Sorry, O: It Is a Tax

by Michael D. Tanner

"When I use a word," Humpty Dumpty told Alice, "it means exactly what I want it to. No more and no less."

President Obama has clearly been studying at the Lewis Carroll school of oratory.

During his blitz of Sunday's morning news shows, the president told ABC's George Stephanopoulos that his proposed mandate for every American to buy health insurance — policies that offer a specific, government-designed minimum-benefits package — is not a tax increase.

Not only that, he said, but no one thinks it is.

No one? Well, that would come as news to most health-care economists, who are nearly unanimous in calling such mandates "taxes."

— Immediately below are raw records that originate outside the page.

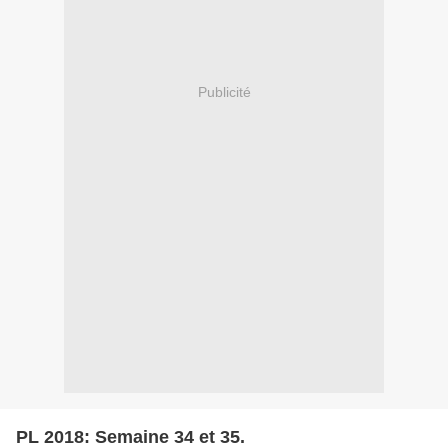
Publicité
PL 2018: Semaine 34 et 35.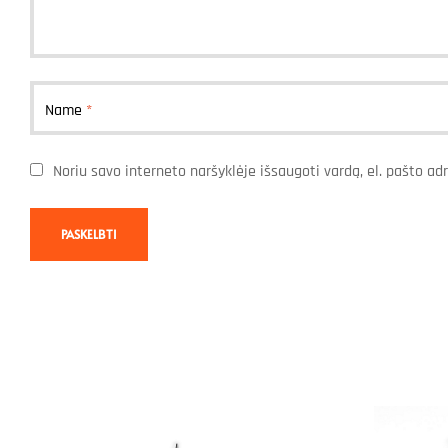
Name
*
Noriu savo interneto naršyklėje išsaugoti vardą, el. pašto adr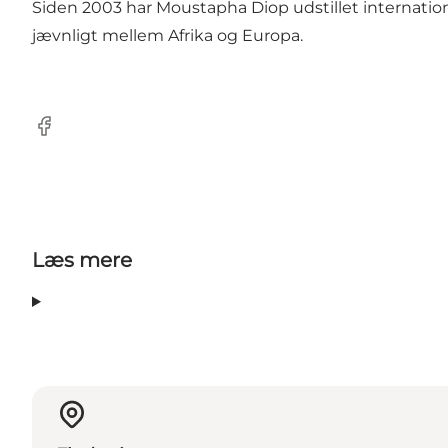
Siden 2003 har Moustapha Diop udstillet internationa
jævnligt mellem Afrika og Europa.
Facebook
Læs mere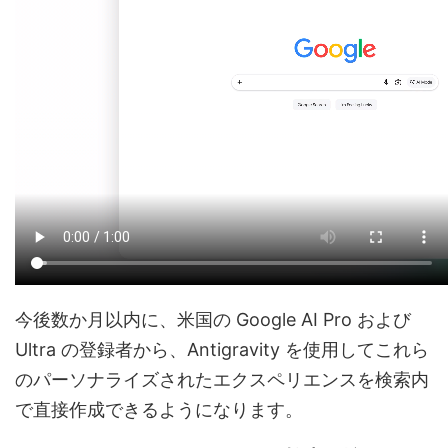
今後数か月以内に、米国の Google AI Pro および
Ultra の登録者から、Antigravity を使用してこれら
のパーソナライズされたエクスペリエンスを検索内
で直接作成できるようになります。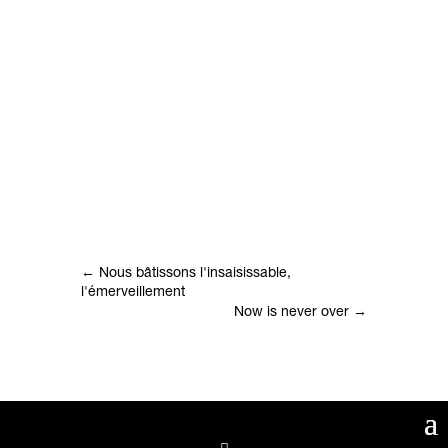
←
Nous bâtissons l'insaisissable,
l'émerveillement
Now is never over
→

Princeton University's Uwe Reinhardt, generally seen as the dean of health economists, writes: "[Just because] the fiscal flows triggered by a mandate would not flow directly through the public budget, does not detract from the measures' status as a bona fide tax."

Think of it this way: If the government took money directly from you, then turned around and gave it to an insurance company, everyone would agree that you've been taxed. How is that any different from the government mandating that you pay the insurer directly? At the end of the day, you still have less money to spend the way you want.

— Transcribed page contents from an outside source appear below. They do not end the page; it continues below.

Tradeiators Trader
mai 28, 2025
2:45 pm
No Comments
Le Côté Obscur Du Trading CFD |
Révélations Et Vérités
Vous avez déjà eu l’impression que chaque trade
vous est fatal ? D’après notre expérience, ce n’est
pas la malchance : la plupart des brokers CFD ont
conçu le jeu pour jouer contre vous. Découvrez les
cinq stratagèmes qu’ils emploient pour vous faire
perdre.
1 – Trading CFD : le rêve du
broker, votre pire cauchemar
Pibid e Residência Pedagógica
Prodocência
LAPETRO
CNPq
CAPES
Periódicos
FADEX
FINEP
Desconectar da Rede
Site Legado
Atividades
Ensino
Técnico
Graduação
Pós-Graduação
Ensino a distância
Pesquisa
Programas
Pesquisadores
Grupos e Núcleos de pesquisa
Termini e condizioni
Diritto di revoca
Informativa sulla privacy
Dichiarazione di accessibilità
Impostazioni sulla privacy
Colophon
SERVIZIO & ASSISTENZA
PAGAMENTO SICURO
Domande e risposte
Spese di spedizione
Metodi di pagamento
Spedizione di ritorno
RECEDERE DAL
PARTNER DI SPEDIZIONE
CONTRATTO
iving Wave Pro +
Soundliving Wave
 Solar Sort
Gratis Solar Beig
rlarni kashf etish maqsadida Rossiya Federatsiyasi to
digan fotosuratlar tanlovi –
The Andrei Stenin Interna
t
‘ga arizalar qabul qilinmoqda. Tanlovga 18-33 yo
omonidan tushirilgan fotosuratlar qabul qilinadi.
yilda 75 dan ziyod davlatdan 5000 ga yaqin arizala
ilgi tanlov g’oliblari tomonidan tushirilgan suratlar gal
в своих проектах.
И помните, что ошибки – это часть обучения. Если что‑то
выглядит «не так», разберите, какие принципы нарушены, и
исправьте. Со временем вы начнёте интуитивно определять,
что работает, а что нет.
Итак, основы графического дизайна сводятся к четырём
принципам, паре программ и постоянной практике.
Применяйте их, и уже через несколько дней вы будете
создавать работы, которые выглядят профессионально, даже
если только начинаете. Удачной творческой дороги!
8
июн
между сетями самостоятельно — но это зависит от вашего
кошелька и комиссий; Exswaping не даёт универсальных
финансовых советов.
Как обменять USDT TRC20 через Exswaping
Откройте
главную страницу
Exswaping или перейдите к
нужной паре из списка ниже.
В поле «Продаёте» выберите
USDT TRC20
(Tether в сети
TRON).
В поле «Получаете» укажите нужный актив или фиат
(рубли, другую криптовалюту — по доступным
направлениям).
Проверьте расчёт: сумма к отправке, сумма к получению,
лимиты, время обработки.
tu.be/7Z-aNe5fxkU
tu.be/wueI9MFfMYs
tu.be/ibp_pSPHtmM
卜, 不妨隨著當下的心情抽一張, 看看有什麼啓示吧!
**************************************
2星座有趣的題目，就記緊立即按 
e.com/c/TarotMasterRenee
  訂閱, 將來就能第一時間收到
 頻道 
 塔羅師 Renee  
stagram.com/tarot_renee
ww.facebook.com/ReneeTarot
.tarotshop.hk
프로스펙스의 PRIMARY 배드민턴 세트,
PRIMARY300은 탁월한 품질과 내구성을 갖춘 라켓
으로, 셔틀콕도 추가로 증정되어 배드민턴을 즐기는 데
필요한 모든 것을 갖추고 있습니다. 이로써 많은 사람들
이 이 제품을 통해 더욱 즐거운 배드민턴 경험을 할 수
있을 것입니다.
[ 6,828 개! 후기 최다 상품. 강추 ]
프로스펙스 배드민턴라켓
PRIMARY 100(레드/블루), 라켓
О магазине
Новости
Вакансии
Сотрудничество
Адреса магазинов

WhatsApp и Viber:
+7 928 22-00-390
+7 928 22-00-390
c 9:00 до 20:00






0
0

The No. 1 reason why today's uninsured say that they haven't bought insurance is that they can't afford it. Now the president is going to force them to either buy it — or pay a penalty (another non-tax, according to the president).

That penalty would be 2.5 percent of a person's income under the main House bill, and up to $1,900 for a family under the bill emerging from the Senate Finance Committee.

Sure, some of those people may have some of their costs offset by subsidies — but many will be considerably worse off. Will they be happy just because the president says it's not a tax?

There's more: Obama's mandate doesn't just hit today's uninsured: It zings anyone whose policy doesn't match the government-set specifications. If you're not paying for the benefits that Congress (or bureaucrats working at its direction) insists on, you'll have to switch to a new policy — probably a more expensive one.

That's more Americans who'll have to pay more — and keep less of their own money. But, hey, Obama says it's not a tax.

Of course, if my health-care bill already had more than $700 billion in direct taxes, as does the House bill, or included a 40 percent tax on some insurance plans, as does the Senate Finance Committee proposal, I wouldn't want to admit that even more taxes are hidden in the plan, either.

Nor should we forget the other mandate the president supports: a requirement that employers offer insurance to their workers.

Because insurance costs businesses, on average, about $12,000, the president will be raising the cost of hiring a worker by $12,000. Employers will have to offset that cost somehow, whether by lowering wages, cutting future pay increases, cutting other forms of compensation (good-bye, 401(k) match; so long, credit union) or benefits like vacation or retirement contributions — or by laying off workers or not hiring back workers they've laid off during the recession.

Whatever the mix of employer responses, at the end of the day, workers will be worse off. Well, at least they won't have been "taxed."

And, as with the individual mandate, this won't just affect companies that don't offer insurance now. Firms will have to switch from their current plans to the new, more expensive government-designed plans.

Of course, at least one prominent economist has said that such an employer mandate "is just like a tax from both the employer and employees' point of view."

The "nobody" who said that was Larry Summers, chairman of President Obama's Council of Economic Advisers.